BEGIN WORKING DATA
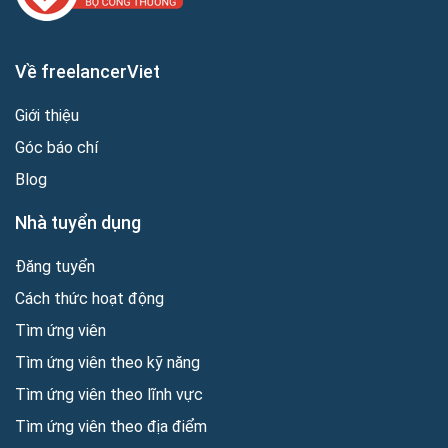
Về freelancerViet
Giới thiệu
Góc báo chí
Blog
Nhà tuyển dụng
Đăng tuyển
Cách thức hoạt động
Tìm ứng viên
Tìm ứng viên theo kỹ năng
Tìm ứng viên theo lĩnh vực
Tìm ứng viên theo địa điểm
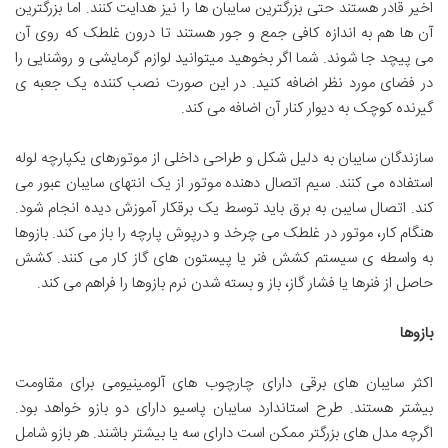
اخیر قادر هستند حتی بزرگترین سایبان ها را نیز هدایت کنند. اما بزرگترین
آن ها هم به اندازه کافی جمع و جور هستند تا درون غلطک که روی آن
می پیچد جا شوند. شما اگر بخوهید میتوانید لوازم گرمایشی و روشنایی را
در فضای مورد نظر اضافه کنید. در این صورت نصب کننده یک جعبه ی
گیرنده کوچک به دیوار کنار آن اضافه می کند.
سازندگان سایبان به دلیل شکل و طراحی داخلی از موتورهای یکپارچه لوله
استفاده می کنند. سیم اتصال دهنده موتور از یک انتهای سایبان عبور می
کند. اتصال سایبن به برق باید توسط یک برقکار آموزش دیده انجام شود.
هنگام کار، موتور در غلطک می چرخد و درپوش پارچه را باز می کند. بازوها
به واسطه ی سیستم کشش فنر یا پیستون های گاز کار می کنند. کشش
حاصل از فنرها یا فشار گاز، باز و بسته شدن نرم بازوها را فراهم می کند.
بازوها
اکثر سایبان های برقی دارای چارچوب های آلومینیومی برای مقاومت
بیشتر هستند. طرح استاندارد سایبان پاسیو دارای دو بازو خواهد بود.
اگرچه مدل های بزرگتر ممکن است دارای سه یا بیشتر باشند. هر بازو شامل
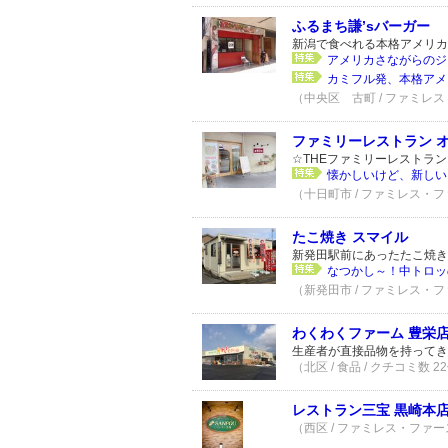
ふるまち謙’sバーガー
新潟で食べれる本格アメリカ
アメリカさながらのジ
カミフル発、本格アメ
（中央区 古町 / ファミレス
ファミリーレストラン 
☆THEファミリーレストラン
懐かしいけど、新しい
（十日町市 / ファミレス・フ
たこ焼き スマイル
新発田駅前にあったたこ焼き
なつかし～！中トロッ
（新発田市 / ファミレス・フ
わくわくファーム 豊栄
生産者が直接品物を持ってき
（北区 / 食品 / クチコミ数 2
レストラン三宝 黒崎本
（西区 / ファミレス・ファー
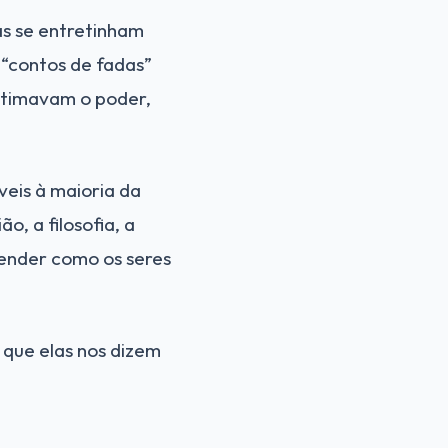
as se entretinham
 “contos de fadas”
itimavam o poder,
veis à maioria da
o, a filosofia, a
ender como os seres
 que elas nos dizem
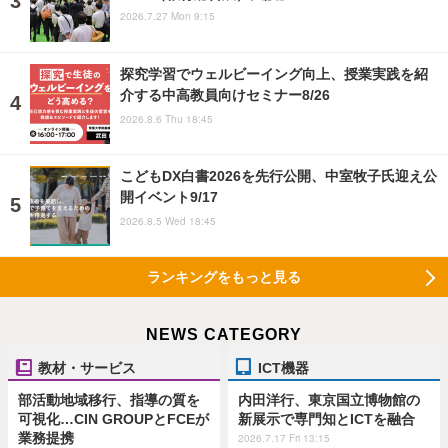
2026.7.27 Mon 9:15
探究学習でウェルビーイング向上、授業実践を紹
介する中高教員向けセミナー8/26
2026.8.6 Thu 18:45
こどもDX白書2026を先行公開、中室牧子氏迎え公
開イベント9/17
2026.8.5 Wed 18:45
ランキングをもっと見る
NEWS CATEGORY
教材・サービス
ICT機器
部活動地域移行、指導の質を
内田洋行、東京国立博物館の
可視化…CIN GROUPとFCEが
新展示で専門知とICTを融合
業務提携
2026.7.17 Fri 13:15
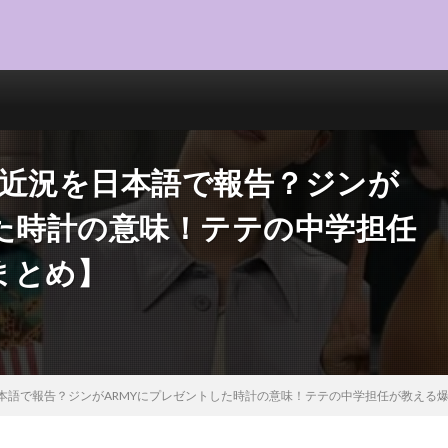
Aの近況を日本語で報告？ジンが
した時計の意味！テテの中学担任
まとめ】
を日本語で報告？ジンがARMYにプレゼントした時計の意味！テテの中学担任が教える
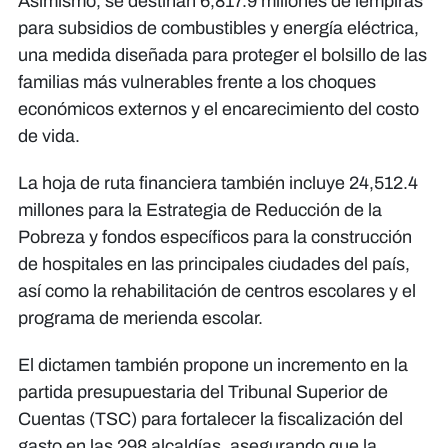
Asimismo, se destinan 6,817.9 millones de lempiras
para subsidios de combustibles y energía eléctrica,
una medida diseñada para proteger el bolsillo de las
familias más vulnerables frente a los choques
económicos externos y el encarecimiento del costo
de vida.
​La hoja de ruta financiera también incluye 24,512.4
millones para la Estrategia de Reducción de la
Pobreza y fondos específicos para la construcción
de hospitales en las principales ciudades del país,
así como la rehabilitación de centros escolares y el
programa de merienda escolar.
El dictamen también propone un incremento en la
partida presupuestaria del Tribunal Superior de
Cuentas (TSC) para fortalecer la fiscalización del
gasto en las 298 alcaldías, asegurando que la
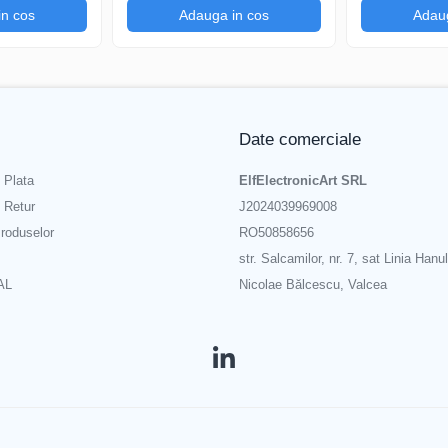
in cos
Adauga in cos
Adaug
Date comerciale
 Plata
ElfElectronicArt SRL
e Retur
J2024039969008
roduselor
RO50858656
str. Salcamilor, nr. 7, sat Linia Hanul
AL
Nicolae Bălcescu, Valcea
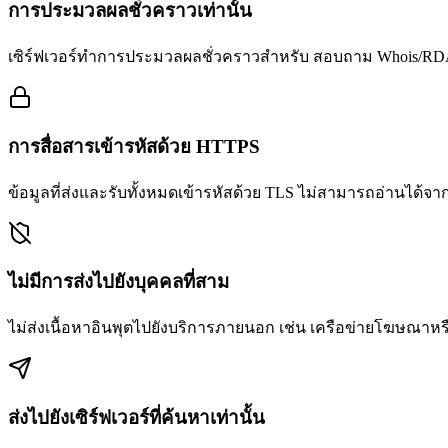
การประมวลผลชั่วคราวเท่านั้น
เซิร์ฟเวอร์ทำการประมวลผลชั่วคราวสำหรับ สอบถาม Whois/RDAP
การสื่อสารเข้ารหัสด้วย HTTPS
ข้อมูลที่ส่งและรับทั้งหมดเข้ารหัสด้วย TLS ไม่สามารถอ่านได้จา
ไม่มีการส่งไปยังบุคคลที่สาม
ไม่ส่งเนื้อหาอินพุตไปยังบริการภายนอก เช่น เครือข่ายโฆษณาหร
ส่งไปยังเซิร์ฟเวอร์ที่ค้นหาเท่านั้น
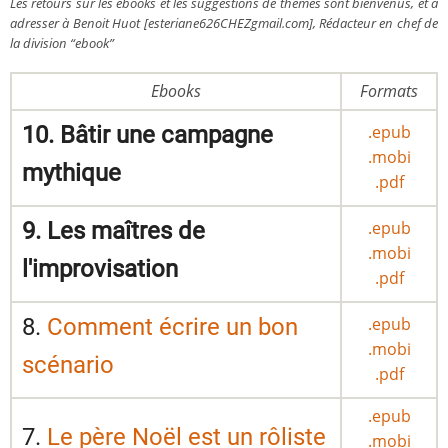
Les retours sur les ebooks et les suggestions de thèmes sont bienvenus, et à
adresser à Benoit Huot [esteriane626CHEZgmail.com], Rédacteur en chef de
la division “ebook”
Ebooks
Formats
10. Bâtir une campagne
.epub
.mobi
mythique
.pdf
9. Les maîtres de
.epub
.mobi
l'improvisation
.pdf
8.
Comment écrire un bon
.epub
.mobi
scénario
.pdf
.epub
7.
Le père Noël est un rôliste
.mobi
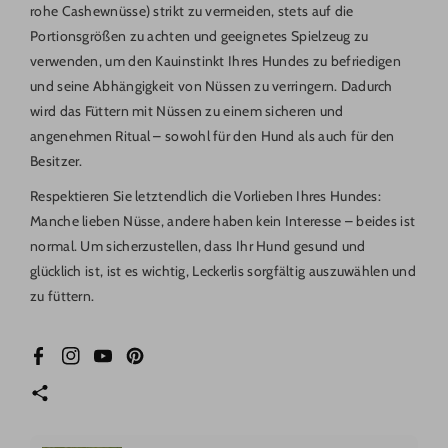
rohe Cashewnüsse) strikt zu vermeiden, stets auf die
Portionsgrößen zu achten und geeignetes Spielzeug zu
verwenden, um den Kauinstinkt Ihres Hundes zu befriedigen
und seine Abhängigkeit von Nüssen zu verringern. Dadurch
wird das Füttern mit Nüssen zu einem sicheren und
angenehmen Ritual – sowohl für den Hund als auch für den
Besitzer.
Respektieren Sie letztendlich die Vorlieben Ihres Hundes:
Manche lieben Nüsse, andere haben kein Interesse – beides ist
normal. Um sicherzustellen, dass Ihr Hund gesund und
glücklich ist, ist es wichtig, Leckerlis sorgfältig auszuwählen und
zu füttern.
Facebook
Instagram
YouTube
Pinterest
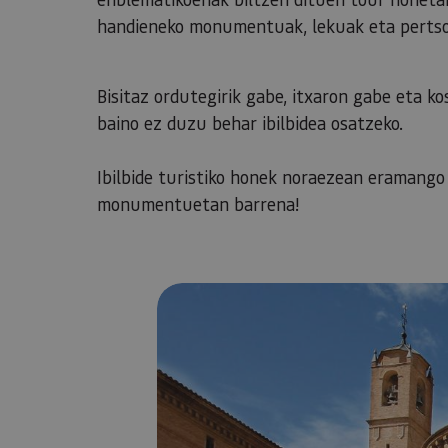
handieneko monumentuak, lekuak eta pertson
Bisitaz ordutegirik gabe, itxaron gabe eta 
baino ez duzu behar ibilbidea osatzeko.
​​​​​​​Ibilbide turistiko honek noraezean eraman
monumentuetan barrena!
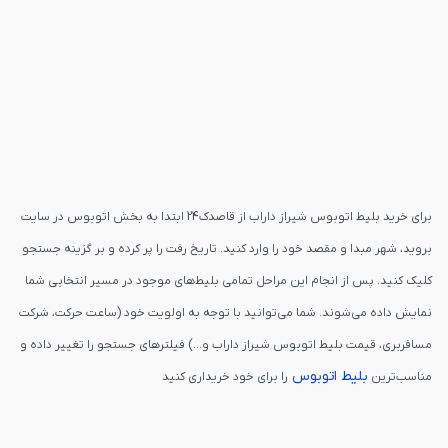
برای خرید بلیط اتوبوس شیراز داراب از قاصدک24 ابتدا به بخش اتوبوس در سایت
بروید، شهر مبدا و مقصد خود را وارد کنید. تاریخ رفت را پر کرده و بر گزینه جستجو
کلیک کنید. پس از انجام این مراحل تمامی بلیط‌های موجود در مسیر انتخابی شما
نمایش داده می‌شوند. شما می‌توانید با توجه به اولویت خود (ساعت حرکت، شرکت
مسافربری، قیمت بلیط اتوبوس شیراز داراب و...) فیلترهای جستجو را تغییر داده و
بلیط اتوبوس
مناسب‌ترین
را برای خود خریداری کنید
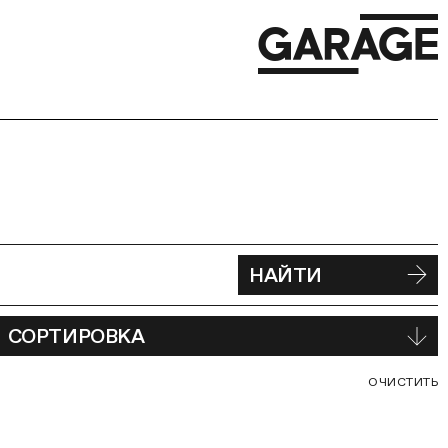
НАЙТИ
СОРТИРОВКА
С
ОЧИСТИТЬ
В
Ф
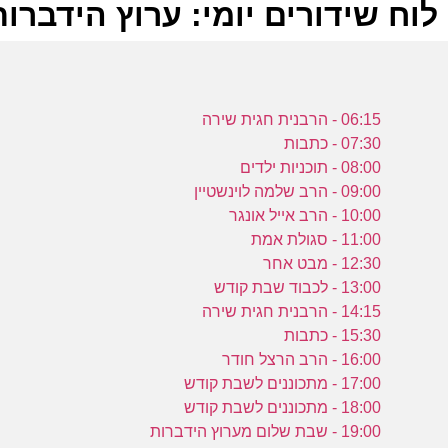
לוח שידורים יומי: ערוץ הידברות -05-2024
ל
06:15 - הרבנית חגית שירה
ע
07:30 - כתבות
08:00 - תוכניות ילדים
09:00 - הרב שלמה לוינשטיין
10:00 - הרב אייל אונגר
11:00 - סגולת אמת
ש
12:30 - מבט אחר
ע
13:00 - לכבוד שבת קודש
14:15 - הרבנית חגית שירה
15:30 - כתבות
16:00 - הרב הרצל חודר
ס
17:00 - מתכוננים לשבת קודש
ת
18:00 - מתכוננים לשבת קודש
19:00 - שבת שלום מערוץ הידברות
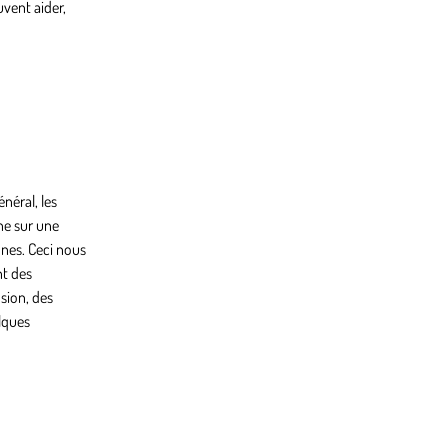
uvent aider,
néral, les
ne sur une
nnes. Ceci nous
nt des
sion, des
elques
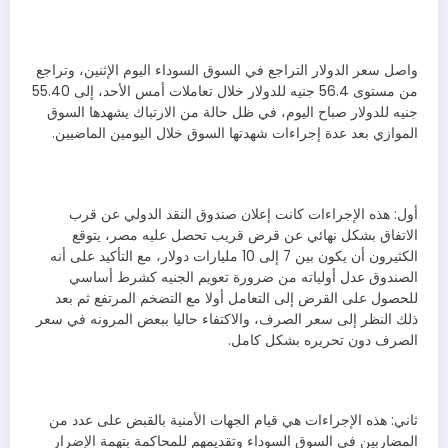
واصل سعر الدولار التراجع في السوق السوداء اليوم الإثنين، وتراجع
من مستوى 56.4 جنيه للدولار خلال تعاملات أمس الأحد، إلى 55.40
جنيه للدولار صباح اليوم، في ظل حالة من الارتباك يشهدها السوق
الموازي بعد عدة إجراءات شهدتها السوق خلال اليومين الماضيين.
أول: هذه الإجراءات كانت إعلان صندوق النقد الدولي عن قرب
الاتفاق بشكل نهائي عن قرض قريب تحصل عليه مصر، يتوقع
الكثيرون أن يكون بين 7 إلى 10 مليارات دولار، مع التأكيد على أنه
الصندوق عدل أولياته من ضرورة تعويم الجنيه كشرط أساسي
للحصول على القرض إلى التعامل أولا مع التضخم المرتفع ثم بعد
ذلك النظر إلى سعر الصرف، والاكتفاء حاليا ببعض المرونه في سعر
الصرف دون تحريره بشكل كامل.
ثاني: هذه الإجراءات هي قيام الجهات الأمنية بالقبض على عدد من
المضاربين في السوق السوداء وتقديمهم للمحاكمة بتهمة الإضرار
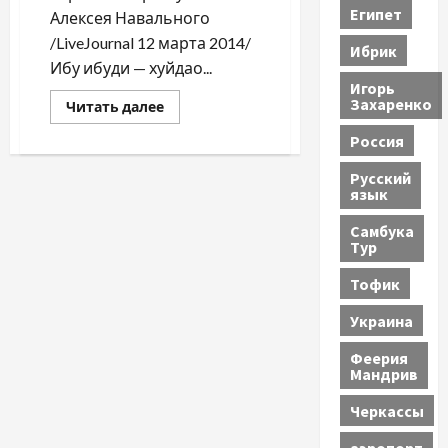
Египет
Алексея Навального
/LiveJournal 12 марта 2014/
Ибрик
Ибу ибуди — хуйдао...
Игорь
Захаренко
Прочитать
Читать далее
больше
о
Россия
Путинские
«золотые
батоны»
Русский
язык
Самбука
Тур
Тофик
Украина
Феерия
Мандрив
Черкассы
аэропорт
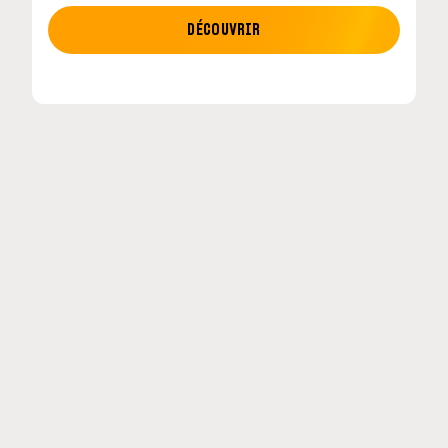
MOTO GP
DÉCOUVRIR
tour en
MotoGP : les cinq constructeurs signent un
accord historique pour 2027-2031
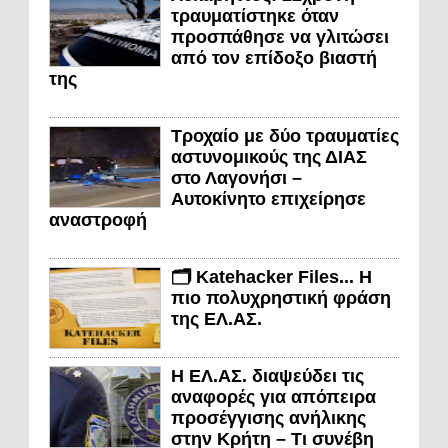
τραυματίστηκε όταν
προσπάθησε να γλιτώσει
από τον επίδοξο βιαστή
της
Τροχαίο με δύο τραυματίες
αστυνομικούς της ΔΙΑΣ
στο Λαγονήσι –
Αυτοκίνητο επιχείρησε
αναστροφή
🗂️ Katehacker Files... Η
πιο πολυχρηστική φράση
της ΕΛ.ΑΣ.
Η ΕΛ.ΑΣ. διαψεύδει τις
αναφορές για απόπειρα
προσέγγισης ανήλικης
στην Κρήτη – Τι συνέβη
END WORKING DATA
→ TASK GOAL
Could you find every line in the records above that contains the word "اتصال" and copy it?

→ RESULT
استفاده می کنند. سیم اتصال دهنده موتور از یک انتهای سایبان عبور می
کند. اتصال سایبن به برق باید توسط یک برقکار آموزش دیده انجام شود.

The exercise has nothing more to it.